---------- Exercise inputs ----------

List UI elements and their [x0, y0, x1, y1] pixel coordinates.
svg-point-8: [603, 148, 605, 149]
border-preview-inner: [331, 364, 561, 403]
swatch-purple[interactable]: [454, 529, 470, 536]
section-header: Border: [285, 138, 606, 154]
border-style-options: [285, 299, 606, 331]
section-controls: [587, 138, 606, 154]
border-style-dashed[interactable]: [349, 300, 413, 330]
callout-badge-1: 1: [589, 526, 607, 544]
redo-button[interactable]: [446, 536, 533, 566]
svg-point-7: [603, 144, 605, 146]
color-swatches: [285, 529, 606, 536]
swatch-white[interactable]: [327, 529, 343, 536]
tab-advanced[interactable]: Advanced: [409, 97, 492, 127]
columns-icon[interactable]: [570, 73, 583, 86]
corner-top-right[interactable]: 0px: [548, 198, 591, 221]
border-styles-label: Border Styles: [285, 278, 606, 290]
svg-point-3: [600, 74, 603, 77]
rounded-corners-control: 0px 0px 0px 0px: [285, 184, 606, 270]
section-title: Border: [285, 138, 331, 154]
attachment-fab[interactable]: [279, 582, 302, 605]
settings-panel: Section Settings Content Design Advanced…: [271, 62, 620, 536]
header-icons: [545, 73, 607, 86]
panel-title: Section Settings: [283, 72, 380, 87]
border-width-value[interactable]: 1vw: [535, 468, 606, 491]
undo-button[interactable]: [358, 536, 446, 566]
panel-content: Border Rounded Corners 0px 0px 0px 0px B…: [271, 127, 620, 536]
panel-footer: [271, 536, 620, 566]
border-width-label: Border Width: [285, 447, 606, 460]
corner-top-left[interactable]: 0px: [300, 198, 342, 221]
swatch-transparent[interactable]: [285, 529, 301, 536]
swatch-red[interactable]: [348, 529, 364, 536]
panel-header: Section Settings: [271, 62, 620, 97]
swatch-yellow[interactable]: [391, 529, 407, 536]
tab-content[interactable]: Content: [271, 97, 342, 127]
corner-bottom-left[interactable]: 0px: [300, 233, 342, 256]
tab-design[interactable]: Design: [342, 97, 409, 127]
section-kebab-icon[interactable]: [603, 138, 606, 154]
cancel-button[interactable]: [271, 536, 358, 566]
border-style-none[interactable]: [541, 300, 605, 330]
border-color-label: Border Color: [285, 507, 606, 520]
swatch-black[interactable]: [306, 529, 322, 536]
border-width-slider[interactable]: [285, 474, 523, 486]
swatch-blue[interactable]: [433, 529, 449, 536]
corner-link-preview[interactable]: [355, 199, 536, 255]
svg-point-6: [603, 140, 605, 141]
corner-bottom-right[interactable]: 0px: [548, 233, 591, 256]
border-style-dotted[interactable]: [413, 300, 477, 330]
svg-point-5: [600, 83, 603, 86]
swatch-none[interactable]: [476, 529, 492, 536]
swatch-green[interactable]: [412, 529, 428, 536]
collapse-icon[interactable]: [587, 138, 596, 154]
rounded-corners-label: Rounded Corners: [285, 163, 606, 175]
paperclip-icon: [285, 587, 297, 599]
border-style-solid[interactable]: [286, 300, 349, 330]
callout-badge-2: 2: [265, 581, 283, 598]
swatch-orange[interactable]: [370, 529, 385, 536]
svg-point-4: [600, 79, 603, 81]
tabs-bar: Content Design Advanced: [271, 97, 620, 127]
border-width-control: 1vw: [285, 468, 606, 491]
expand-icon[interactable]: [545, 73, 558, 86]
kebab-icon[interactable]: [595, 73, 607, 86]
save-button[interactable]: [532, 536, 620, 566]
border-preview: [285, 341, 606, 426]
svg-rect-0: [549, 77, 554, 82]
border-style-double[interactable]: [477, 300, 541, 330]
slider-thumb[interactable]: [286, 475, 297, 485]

----------
---------- Exercise inputs ----------

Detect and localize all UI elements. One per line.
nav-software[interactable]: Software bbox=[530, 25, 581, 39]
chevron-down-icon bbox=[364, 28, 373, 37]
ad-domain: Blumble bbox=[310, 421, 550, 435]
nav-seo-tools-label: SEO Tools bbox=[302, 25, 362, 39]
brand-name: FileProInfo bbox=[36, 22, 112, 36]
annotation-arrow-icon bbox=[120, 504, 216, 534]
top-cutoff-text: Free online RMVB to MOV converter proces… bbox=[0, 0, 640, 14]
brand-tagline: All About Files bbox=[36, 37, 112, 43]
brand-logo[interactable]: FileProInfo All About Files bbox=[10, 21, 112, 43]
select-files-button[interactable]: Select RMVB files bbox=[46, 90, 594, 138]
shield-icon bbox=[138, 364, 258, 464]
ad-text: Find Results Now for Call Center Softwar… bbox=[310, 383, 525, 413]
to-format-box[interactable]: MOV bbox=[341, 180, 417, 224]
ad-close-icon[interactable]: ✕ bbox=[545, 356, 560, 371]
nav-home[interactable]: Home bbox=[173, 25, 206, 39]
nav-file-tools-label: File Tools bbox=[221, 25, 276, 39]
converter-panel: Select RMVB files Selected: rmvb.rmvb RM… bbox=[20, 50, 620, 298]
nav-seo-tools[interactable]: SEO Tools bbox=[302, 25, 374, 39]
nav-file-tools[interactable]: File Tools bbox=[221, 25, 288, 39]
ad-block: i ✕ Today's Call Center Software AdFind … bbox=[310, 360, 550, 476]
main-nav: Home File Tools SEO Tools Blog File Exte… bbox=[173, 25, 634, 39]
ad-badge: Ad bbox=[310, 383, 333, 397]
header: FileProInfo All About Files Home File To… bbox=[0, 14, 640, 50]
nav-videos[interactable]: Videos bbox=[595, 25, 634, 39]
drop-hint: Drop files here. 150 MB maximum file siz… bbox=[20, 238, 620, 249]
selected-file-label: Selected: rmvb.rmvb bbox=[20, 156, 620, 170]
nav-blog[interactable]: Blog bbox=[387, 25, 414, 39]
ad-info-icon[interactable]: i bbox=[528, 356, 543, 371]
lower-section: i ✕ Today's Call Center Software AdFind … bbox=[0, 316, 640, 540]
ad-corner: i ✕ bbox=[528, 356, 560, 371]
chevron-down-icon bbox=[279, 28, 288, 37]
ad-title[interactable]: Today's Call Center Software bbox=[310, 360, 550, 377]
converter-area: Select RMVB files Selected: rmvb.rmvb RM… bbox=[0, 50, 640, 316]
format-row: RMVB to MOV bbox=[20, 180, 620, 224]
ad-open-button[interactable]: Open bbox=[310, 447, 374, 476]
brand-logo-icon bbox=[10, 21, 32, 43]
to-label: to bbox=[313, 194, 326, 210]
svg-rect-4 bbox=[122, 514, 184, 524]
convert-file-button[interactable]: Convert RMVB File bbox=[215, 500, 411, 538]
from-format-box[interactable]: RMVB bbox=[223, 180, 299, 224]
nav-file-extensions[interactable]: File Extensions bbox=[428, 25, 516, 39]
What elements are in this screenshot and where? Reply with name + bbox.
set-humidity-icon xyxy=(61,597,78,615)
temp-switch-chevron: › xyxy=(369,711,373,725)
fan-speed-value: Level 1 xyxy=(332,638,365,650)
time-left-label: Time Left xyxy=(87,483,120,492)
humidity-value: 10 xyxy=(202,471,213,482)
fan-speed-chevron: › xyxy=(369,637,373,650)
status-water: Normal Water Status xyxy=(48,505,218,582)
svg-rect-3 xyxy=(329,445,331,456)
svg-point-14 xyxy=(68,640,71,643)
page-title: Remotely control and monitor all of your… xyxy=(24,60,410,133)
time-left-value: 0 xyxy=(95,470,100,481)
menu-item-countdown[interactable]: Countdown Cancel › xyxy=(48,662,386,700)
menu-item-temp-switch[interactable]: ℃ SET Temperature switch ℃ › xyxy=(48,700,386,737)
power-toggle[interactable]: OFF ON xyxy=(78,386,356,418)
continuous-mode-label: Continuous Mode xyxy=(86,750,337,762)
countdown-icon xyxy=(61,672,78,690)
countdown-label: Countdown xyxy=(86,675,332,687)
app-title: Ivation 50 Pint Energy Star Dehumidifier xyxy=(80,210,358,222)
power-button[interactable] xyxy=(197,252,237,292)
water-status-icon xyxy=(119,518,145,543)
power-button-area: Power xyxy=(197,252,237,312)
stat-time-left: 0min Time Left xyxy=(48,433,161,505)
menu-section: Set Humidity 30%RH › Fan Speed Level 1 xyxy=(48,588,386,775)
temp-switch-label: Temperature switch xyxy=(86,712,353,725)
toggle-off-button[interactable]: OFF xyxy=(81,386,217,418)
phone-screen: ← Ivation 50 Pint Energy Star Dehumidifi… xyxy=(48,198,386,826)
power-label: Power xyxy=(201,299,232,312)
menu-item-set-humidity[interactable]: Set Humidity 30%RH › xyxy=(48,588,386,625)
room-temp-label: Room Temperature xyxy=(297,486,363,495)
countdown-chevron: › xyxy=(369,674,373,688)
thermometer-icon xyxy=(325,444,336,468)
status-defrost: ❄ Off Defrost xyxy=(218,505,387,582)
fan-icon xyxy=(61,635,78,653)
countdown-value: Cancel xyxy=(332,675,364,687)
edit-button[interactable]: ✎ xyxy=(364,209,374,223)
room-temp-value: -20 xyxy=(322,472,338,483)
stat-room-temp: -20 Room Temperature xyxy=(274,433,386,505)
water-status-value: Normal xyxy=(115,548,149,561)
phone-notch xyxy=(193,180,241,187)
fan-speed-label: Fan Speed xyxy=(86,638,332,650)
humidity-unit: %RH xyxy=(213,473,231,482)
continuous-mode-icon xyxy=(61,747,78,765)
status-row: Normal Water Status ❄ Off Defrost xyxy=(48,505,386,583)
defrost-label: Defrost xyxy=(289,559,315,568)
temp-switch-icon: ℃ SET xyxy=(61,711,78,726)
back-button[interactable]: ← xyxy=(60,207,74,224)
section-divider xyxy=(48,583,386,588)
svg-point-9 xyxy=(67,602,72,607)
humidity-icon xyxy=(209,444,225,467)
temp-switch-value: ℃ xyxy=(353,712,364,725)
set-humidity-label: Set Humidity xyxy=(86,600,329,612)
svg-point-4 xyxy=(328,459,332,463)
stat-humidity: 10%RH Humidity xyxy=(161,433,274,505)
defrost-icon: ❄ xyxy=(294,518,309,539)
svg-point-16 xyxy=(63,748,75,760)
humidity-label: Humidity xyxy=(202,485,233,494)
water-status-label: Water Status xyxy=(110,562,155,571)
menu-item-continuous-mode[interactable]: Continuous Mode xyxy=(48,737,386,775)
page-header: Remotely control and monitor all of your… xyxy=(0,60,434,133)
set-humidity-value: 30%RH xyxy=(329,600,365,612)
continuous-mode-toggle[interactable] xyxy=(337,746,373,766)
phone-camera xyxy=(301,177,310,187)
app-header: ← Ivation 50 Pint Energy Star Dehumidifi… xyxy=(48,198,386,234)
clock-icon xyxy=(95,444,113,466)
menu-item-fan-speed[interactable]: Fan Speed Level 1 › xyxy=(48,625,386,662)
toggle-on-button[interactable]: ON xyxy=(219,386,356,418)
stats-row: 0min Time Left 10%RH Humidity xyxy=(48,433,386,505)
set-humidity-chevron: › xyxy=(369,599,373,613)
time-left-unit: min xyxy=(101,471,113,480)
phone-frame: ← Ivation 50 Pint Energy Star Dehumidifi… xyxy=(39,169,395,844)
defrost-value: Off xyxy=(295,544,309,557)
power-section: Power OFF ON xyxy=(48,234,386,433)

----------

* _What you are asked to do_: A single figure is the answer: the number of lines in the listing where "Center" occurs.

* _The answer_: 4